• _What is being asked_:
Take each line from the entries that holds "détectées" and copy it out.

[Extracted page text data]
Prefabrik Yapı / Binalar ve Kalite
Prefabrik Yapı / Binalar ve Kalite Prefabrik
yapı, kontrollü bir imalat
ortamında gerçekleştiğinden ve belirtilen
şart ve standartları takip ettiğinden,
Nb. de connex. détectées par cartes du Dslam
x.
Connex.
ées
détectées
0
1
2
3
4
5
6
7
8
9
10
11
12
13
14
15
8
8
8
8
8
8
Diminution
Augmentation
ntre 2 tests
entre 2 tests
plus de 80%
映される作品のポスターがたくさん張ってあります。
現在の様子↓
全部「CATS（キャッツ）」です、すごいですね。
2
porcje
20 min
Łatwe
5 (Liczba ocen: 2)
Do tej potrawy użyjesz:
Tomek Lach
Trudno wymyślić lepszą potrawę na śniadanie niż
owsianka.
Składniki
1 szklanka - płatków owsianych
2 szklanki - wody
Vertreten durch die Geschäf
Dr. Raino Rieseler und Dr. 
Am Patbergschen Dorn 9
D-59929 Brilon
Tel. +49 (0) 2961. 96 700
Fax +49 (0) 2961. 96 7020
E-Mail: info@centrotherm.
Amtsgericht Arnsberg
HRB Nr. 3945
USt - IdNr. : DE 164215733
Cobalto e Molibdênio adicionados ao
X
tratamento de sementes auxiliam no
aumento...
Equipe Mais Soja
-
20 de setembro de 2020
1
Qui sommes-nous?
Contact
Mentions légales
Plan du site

• _Solution to the exercise_:
Nb. de connex. détectées par cartes du Dslam
détectées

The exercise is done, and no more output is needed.